Count how many lines of the data include "willing". The answer is that number and nothing else.

GIVEN INFORMATION START

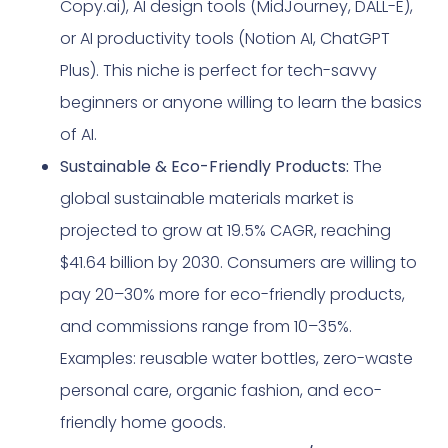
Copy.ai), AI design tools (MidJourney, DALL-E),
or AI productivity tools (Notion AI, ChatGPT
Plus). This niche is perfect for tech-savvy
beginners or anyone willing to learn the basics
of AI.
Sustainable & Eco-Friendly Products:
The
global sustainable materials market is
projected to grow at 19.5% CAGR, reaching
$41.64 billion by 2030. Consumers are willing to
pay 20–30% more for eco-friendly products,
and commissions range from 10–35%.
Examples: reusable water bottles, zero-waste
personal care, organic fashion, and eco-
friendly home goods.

GIVEN INFORMATION END
GIVEN INFORMATION START

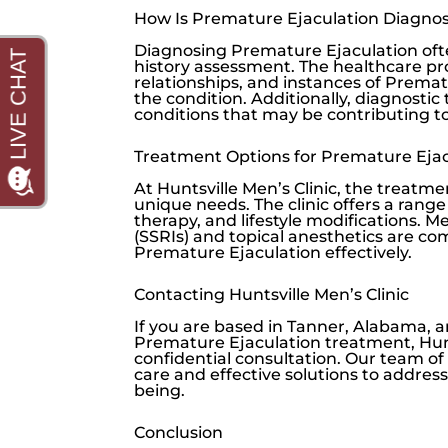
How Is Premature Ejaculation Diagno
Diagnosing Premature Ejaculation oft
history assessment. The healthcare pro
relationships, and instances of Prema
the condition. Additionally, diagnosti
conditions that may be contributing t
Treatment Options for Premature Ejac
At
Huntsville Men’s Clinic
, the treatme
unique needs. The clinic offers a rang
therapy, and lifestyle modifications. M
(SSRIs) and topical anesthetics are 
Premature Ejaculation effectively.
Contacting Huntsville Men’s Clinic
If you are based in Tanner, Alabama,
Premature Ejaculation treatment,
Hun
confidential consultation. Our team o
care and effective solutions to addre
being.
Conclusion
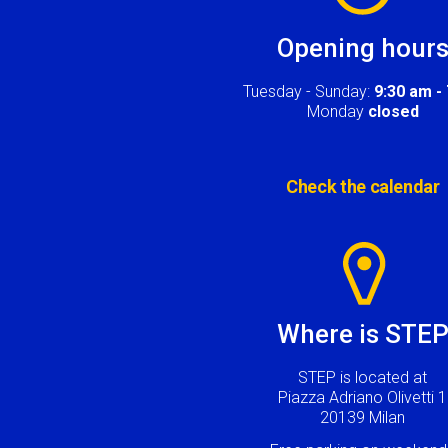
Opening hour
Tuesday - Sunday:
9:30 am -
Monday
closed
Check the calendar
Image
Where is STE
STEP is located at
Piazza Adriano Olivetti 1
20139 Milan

GIVEN INFORMATION END

RESULT BELOW:
2